Restate every record word for word, without the pictures.

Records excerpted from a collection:
================

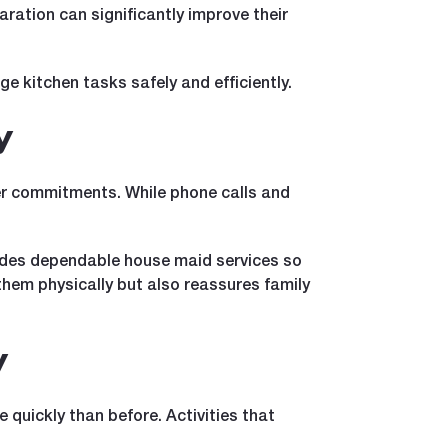
aration can significantly improve their
 kitchen tasks safely and efficiently.
y
reer commitments. While phone calls and
vides dependable house maid services so
 them physically but also reassures family
y
 quickly than before. Activities that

================

## [SOLUTION FOR THIS EXERCISE]
aration can significantly improve their
 kitchen tasks safely and efficiently.
y
reer commitments. While phone calls and
vides dependable house maid services so
 them physically but also reassures family
y
 quickly than before. Activities that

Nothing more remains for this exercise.